Lots of people become obsessed with the specification of their next camera, and while it’s important, I think the handling is just as significant. If you buy the camera with the ‘best’ specification, but you don’t get on with its control layout, you’ll never truly enjoy using it. And that can be the difference between taking it out with you and leaving it at home.
That’s why I always recommend visiting a camera store before making a purchase. There’s no substitute for getting your hands on a camera when you’re trying to decide what to buy.
The Perfect Match
Recently, a friend asked me for some advice about buying a camera. She’d got a 12-year-old DSLR that she’d never really got to grips with and with a big trip coming up, she wanted something that would help her get shots she’ll be happy with.
Thanks to a decent budget, there were lots of models within her reach, both DSLRs and mirrorless cameras. After a quick chat, we decided that she’d be best served by a mirrorless camera. Being able to see the impact of the camera’s settings would be very useful for her.

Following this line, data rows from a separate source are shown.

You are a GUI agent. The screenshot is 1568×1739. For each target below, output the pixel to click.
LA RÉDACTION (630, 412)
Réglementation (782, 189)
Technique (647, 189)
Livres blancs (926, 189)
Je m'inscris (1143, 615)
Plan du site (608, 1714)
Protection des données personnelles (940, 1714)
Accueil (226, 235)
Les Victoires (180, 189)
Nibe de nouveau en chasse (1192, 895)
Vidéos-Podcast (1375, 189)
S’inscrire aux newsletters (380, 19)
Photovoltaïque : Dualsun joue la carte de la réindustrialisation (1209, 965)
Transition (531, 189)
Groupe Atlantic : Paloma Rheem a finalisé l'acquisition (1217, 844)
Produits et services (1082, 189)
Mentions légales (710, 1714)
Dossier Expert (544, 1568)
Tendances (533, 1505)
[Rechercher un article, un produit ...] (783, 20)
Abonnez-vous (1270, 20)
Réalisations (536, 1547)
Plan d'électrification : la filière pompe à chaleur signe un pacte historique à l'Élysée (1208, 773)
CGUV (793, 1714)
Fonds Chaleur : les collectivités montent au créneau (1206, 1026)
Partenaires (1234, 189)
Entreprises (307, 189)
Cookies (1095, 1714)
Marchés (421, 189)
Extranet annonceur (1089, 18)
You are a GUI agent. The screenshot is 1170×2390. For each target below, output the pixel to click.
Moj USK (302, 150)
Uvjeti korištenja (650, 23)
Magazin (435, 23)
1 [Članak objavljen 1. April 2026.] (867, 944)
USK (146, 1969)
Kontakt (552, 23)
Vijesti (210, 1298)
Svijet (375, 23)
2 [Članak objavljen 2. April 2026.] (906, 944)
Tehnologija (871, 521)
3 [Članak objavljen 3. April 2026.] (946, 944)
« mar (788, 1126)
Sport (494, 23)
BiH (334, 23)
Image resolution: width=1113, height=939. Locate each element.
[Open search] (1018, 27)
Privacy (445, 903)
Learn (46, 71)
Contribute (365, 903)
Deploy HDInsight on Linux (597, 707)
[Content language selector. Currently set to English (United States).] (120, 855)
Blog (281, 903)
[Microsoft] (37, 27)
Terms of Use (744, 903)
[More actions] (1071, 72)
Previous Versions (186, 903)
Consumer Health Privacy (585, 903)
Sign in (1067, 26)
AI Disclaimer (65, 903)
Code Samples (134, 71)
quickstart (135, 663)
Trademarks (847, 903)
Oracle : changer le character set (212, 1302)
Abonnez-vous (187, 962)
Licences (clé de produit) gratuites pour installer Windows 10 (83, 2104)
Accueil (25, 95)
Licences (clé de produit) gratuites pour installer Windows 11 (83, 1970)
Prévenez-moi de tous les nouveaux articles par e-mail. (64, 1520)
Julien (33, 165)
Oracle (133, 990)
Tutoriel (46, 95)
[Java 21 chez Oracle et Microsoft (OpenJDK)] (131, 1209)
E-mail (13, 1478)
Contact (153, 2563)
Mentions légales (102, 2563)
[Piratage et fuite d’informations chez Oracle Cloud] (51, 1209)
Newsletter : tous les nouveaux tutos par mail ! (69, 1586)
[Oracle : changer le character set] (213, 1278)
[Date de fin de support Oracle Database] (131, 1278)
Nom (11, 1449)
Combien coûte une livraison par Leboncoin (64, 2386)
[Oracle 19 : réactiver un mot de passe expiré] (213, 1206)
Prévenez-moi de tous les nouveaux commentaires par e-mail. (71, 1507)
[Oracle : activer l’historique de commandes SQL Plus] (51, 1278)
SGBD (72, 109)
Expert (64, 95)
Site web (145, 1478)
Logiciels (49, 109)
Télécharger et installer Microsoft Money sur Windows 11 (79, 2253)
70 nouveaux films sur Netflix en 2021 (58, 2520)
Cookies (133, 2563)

After that, I took her through all the current models available in her price range. Then, armed with the information, she headed off to her local camera store. The staff, all keen photographers themselves, were happy to take her through the options I’d suggested. With her hands on the cameras, it didn’t take her long to narrow down the selection. Some were too big, others too different from her SLR.
Like Goldilocks, she tried them all until she found one that felt just right.
As it happens, she selected a camera that wasn’t on my list because the shop staff produced a second-hand Fujifilm X-T2. She’d liked the X-T100 I’d recommended she take a look at, so the X-T2 wasn’t too different, but a step up.
The end result is that she’s taking more photographs than ever before. And after mastering the basics of her new camera, she’s now starting to look at some of the more advanced features.